For Love, Not Likes

Having a background in the corporate world, I’m used to measuring success via numbers and statistics. It’s a dangerous rabbit hole in which to tumble as, even in our day-to-day lives, we’re surrounded by figures to fuel our vanity. This is very evident too in our beloved beer world, particularly for the writer and podcaster, but even for those simply documenting their journey across social media.

The inner narcissist in us all feeds off likes, views, subscribers, followers and comments to name but a few. It’s a tough trait to quash & ignore as, like I said, the majority of us are surrounded by metrics and KPIs in our careers. Admittedly, predominantly posting on Instagram, I have fallen fowl of ‘Like Checking’ before and it’s not healthy. It becomes an addiction, a method of self-certifying yourself or validating your opinion/post within the community.

But after having a metaphorical look in the mirror and time to reflect (see what I did there?) it’s time to make it just about the beer. The beer needs to come first, always. Regardless of likes, FOMO or being one of the first to post about a new beer just because I can, it’s time to go back to doing this for the love, not the likes.

After becoming obsessed with trying to grow as fast as possible by watching YouTube tutorials, reading online articles and following Instagram’s own advice, I was sucking the fun out of why I set up Points Of Brew in the first place. The whole point of embarking on this adventure was to drink good beer, meet new people and have fun along the way. If I’m absorbing all the fun out of it though, what’s the point?

“Do what you do because you enjoy it, not because of how many people are listening.”

Steve, Beer O’clock Show

I became bogged down in having to post every day, at certain times, and even scheduled my posts to make sure I didn’t miss my optimum time to do so. I had a similar experience when I used to write about video games; having to review them and find faults within oftentimes limited my experience rather than enriching it. Fun & enjoyment need to come first, and it’s the same here.

It was partially thanks to Steve from the Beer O’Clock Show that I had this wake up call when he said, “Do what you do because you enjoy it, not because of how many people are listening.” Following some doubts I’d also had after what I thought would be a breakthrough moment which turned out not to be, I asked myself ‘Am I still enjoying this?’ And the short answer was yes. My perception of the podcast and blog being successful didn’t matter, as success is measured in many ways and my enjoyment should be the biggest one of all.

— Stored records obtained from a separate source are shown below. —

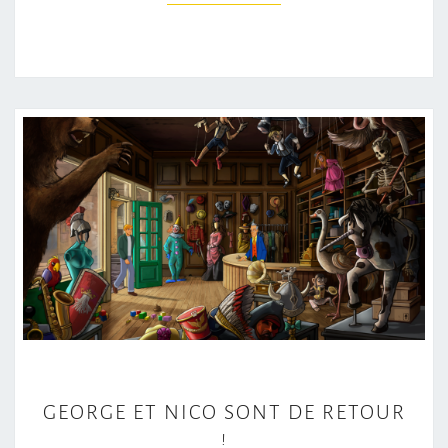
G
GEORGE ET NICO SONT DE RETOUR
E
!
O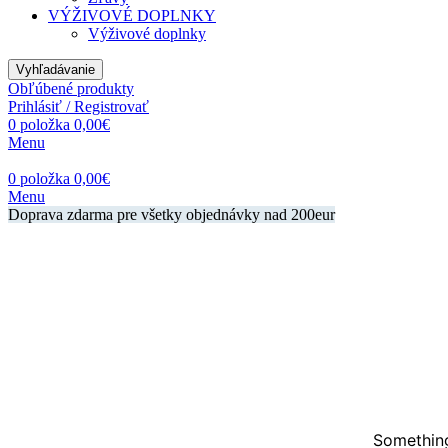
VÝŽIVOVÉ DOPLNKY
Výživové doplnky
Vyhľadávanie
Obľúbené produkty
Prihlásiť / Registrovať
0
položka
0,00
€
Menu
0
položka
0,00
€
Menu
Doprava zdarma pre všetky objednávky nad 200eur
Something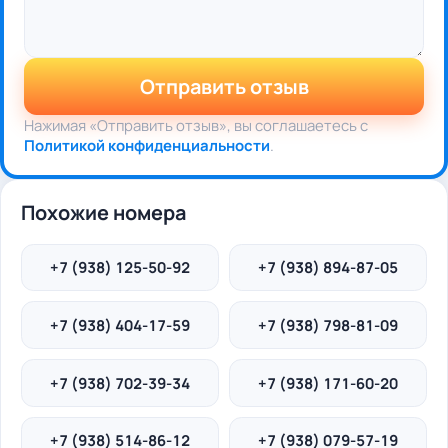
Отправить отзыв
Нажимая «Отправить отзыв», вы соглашаетесь с
Политикой конфиденциальности
.
Похожие номера
+7 (938) 125-50-92
+7 (938) 894-87-05
+7 (938) 404-17-59
+7 (938) 798-81-09
+7 (938) 702-39-34
+7 (938) 171-60-20
+7 (938) 514-86-12
+7 (938) 079-57-19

People listening to my shows, reading my blog and engaging is amazing, even if it’s a handful at times. But what’s more important is that I enjoy putting content out there for them to enjoy. People taking the time out of their day to enjoy something I’ve created is pretty cool. In fact, it’s amazing. I don’t want this to come across as a ‘woe is me’ piece or me being ungrateful for the audience that I have built up thus far. It’s far from either.

In fact, if anything, it’s more of an awareness piece for other people. For anyone using social media, writing, blogging or podcasting needs to hear this; don’t sweat the small stuff and obsess over stats. The simple fact is that, if you do, you’ll always want more and keep chasing them. It doesn’t end. Just because you haven’t reached as many people as you’d like, doesn’t make it any less impactful, those who do read or listen appreciate what you’re doing.

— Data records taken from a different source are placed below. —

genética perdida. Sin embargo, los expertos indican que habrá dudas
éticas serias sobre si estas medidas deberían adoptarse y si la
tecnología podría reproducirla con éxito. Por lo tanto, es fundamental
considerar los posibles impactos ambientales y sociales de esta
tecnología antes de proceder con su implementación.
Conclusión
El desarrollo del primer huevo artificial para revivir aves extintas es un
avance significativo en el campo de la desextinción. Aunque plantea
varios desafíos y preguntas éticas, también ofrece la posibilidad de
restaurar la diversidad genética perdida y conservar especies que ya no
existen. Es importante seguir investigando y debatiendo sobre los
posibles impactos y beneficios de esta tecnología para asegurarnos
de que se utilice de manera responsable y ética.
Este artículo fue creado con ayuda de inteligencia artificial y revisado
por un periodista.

By the same token, don’t do things because you feel like you need to either. It’s not the end of the world because you haven’t posted today and you don’t need to drink a beer just because you haven’t posted today. It can wait. Nobody looks at your page thinking, ‘They haven’t posted today, I’m not going to follow them any more.’ If they do, then that’s more on them than you.

But, to conclude, here’s to putting the fun back into beer and, if you’ve stuck around this far, cheers to you for doing so.

2 thoughts on “For Love, Not Likes

  1. Thank you for writing this. As a one time blogger I found it very interesting. I stopped blogging partly because I was finding it difficult to make the time to write. But also because I felt like no-one was reading my blog at all. Now I enjoy my beer, and the people I meet through it, without writing about it.

    Liked by 2 people

  2. Thanks for reading, Sean. I completely get what you mean, it can be disheartening seeing something you’ve put together not do well.

    The way I see it is if one person has read or listened and enjoyed it, then that’s just as important. Likewise, I enjoy writing and being creative, it’s almost like a diary so I get to dump my thoughts somewhere.